For all its formal ingenuity and voice-driven brilliance, the novel falters in its final act; the escalation to total blackout—three-week blackouts punctuated by grotesque sleepwalking antics—tips from incisive satire into cartoonish excess, straining the reader's patience with slapstick that undercuts the prior restraint. Moshfegh's refusal to humanize her protagonist, while a strength throughout, borders on authorial indifference here; we glimpse flickers of genuine vulnerability, only for them to dissolve into further grotesquerie, leaving the ending more provocative than resonant. This reservation tempers enthusiasm—the book dazzles but occasionally overreaches, mistaking shock for depth.
Ultimately, My Year of Rest and Relaxation endures as a singular artifact of contemporary fiction, its chill precision a bulwark against the era's blithe optimism. Moshfegh does not redeem her creature; she unleashes her, a sleepwalking revenant reborn not refreshed but armored in fresh alienation—perfectly attuned to the post-9/11 world she slumbers through. Readers seeking solace will find none, but those attuned to the novel's formal sorcery—its rhythmic command of stasis and voice—will emerge unsettled, enlightened.
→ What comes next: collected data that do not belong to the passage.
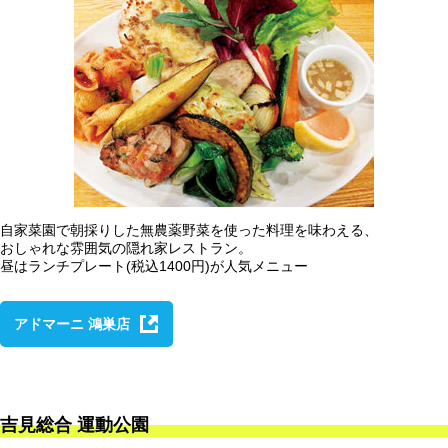
自家菜園で朝採りした無農薬野菜を使った料理を味わえる、
おしゃれな雰囲気の隠れ家レストラン。
昼はランチプレート(税込1400円)が人気メニュー
アドマーニ 鴻巣店
吉見総合 運動公園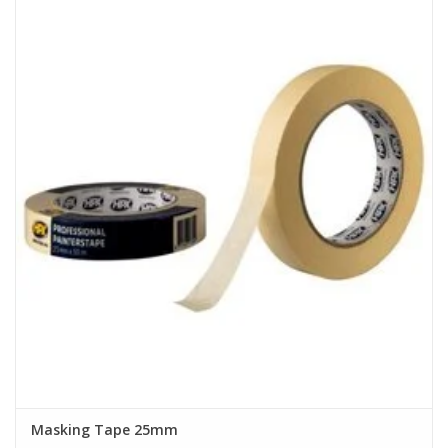
Masking Tape 25mm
In an age of performative wellness, this is fiction that dares to prescribe true rest: oblivion's cold embrace.
Key Takeaways
- Privileged alienation
- Chemical escapism
- Millennial anomie
Summary
- Unnamed narrator, orphaned heiress in pre-9/11 NYC, embarks on year-long sleep via prescription drugs to erase her past.
- Dry, sardonic voice exposes privilege's alienation and familial trauma from cruel mother and absent father.
- Structure mimics somnolence with repetitive, hypnotic rhythms building tension through inertia.
- Friend Reiner serves as foil, highlighting co-dependent absurdities of art-world pretensions.
- Satires self-help delusions and consumer culture without cheap laughs.
- Prose blends bleak humor with formal daring, hypnotic and precise.
- Criticism: Final act's excesses strain satire into caricature.
- Verdict: Major voice-driven achievement with pointed reservations—highly recommended for the unflinching.
Chapter Guide
- Chapter 1: The Plan Begins
- The unnamed narrator, a beautiful, privileged, and deeply depressed young woman, decides to embark on a year-long hibernation, aided by various sedatives and hypnotics. She details her disdain for her job at an art gallery and her dysfunctional friendship with Reva.
- Chapter 2: Dr. Tuttle's Regimen
- The narrator finds Dr. Tuttle, a highly unethical psychiatrist who readily prescribes her a cocktail of powerful drugs, including Ambien, Valium, and Xanax. Her goal is to sleep through the year, believing sleep will reset her.
- Chapter 3: Sleeping and Waking
- As her drug regimen intensifies, the narrator experiences long periods of unconsciousness, punctuated by brief, disoriented awakenings. Her few interactions are mostly with Reva, who is oblivious to the true extent of her friend's project.
- Chapter 4: The Art of Avoidance
- Flashbacks reveal the narrator's past; her parents' deaths, her privileged but emotionally distant upbringing, and her brief, unsatisfying relationship with an older man. She reflects on how she has always sought to avoid genuine feeling.
- Chapter 5: Reva's Interventions
- Reva, increasingly concerned, attempts to pull the narrator back into the world, often through shared activities the narrator finds meaningless. These interactions highlight the stark contrast between their coping mechanisms.